Jose H. Groh (1), Thomas I. Madura (2), Stanley P. Owocki (2), D. John Hillier (3), Gerd Weigelt (1)

(1) Max-Planck-Institute for Radioastronomy
(2) Bartol Research Institute, University of Delaware
(3) University of Pittsburgh

We analyze interferometric measurements of the Luminous Blue Variable Eta Carinae with the goal of constraining the rotational velocity of the primary star and probing the influence of the companion. Using 2-D radiative transfer models of latitude-dependent stellar winds, we find that prolate wind models with a ratio of the rotational velocity (vrot) to the critical velocity (vcrit) of W=0.77-0.92, inclination angle of i=60-90 degrees, and position angle PA=108-142 degrees reproduce simultaneously K-band continuum visibilities from VLTI/VINCI and closure phase measurements from VLTI/AMBER. Interestingly, oblate models with W=0.73-0.90 and i=80-90 degrees produce similar fits to the interferometric data, but require PA=210-230 degrees.
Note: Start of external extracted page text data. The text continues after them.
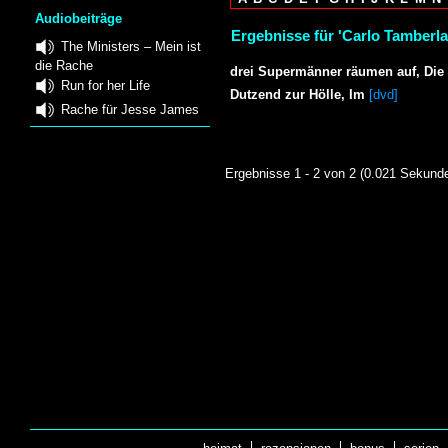
Audiobeiträge
Ergebnisse für 'Carlo Tamberla
The Ministers – Mein ist
die Rache
drei Supermänner räumen auf, Die
Run for her Life
Dutzend zur Hölle, Im
[dvd]
Rache für Jesse James
Ergebnisse 1 - 2 von 2 (0.021 Sekund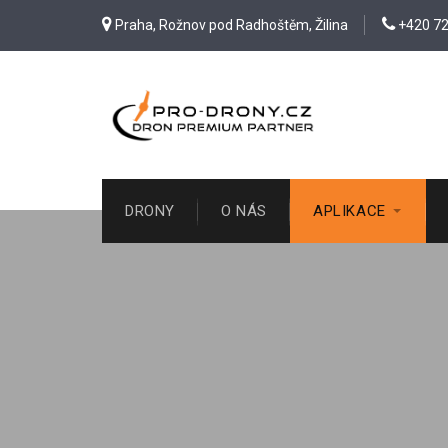
Praha, Rožnov pod Radhoštěm, Žilina
+420 72
DRONY
O NÁS
APLIKACE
Therefore, both prolate and oblate models suggest that the rotation axis of the primary star is not aligned with the Homunculus polar axis. We also compute radiative transfer models of the primary star allowing for the presence of a cavity and dense wind-wind interaction region created by the companion star. We find that the wind-wind interaction has a significant effect on the K-band image mainly via free-free emission from the compressed walls and, for reasonable model parameters, can reproduce the VLTI/VINCI visibilities taken at phase 0.92-0.93. We conclude that the density structure of the primary wind can be sufficiently disturbed by the companion, thus mimicking the effects of fast rotation in the interferometric observables. Therefore, fast rotation may not be the only explanation for the interferometric observations. Intense temporal monitoring and 3-D modeling are needed to resolve these issues.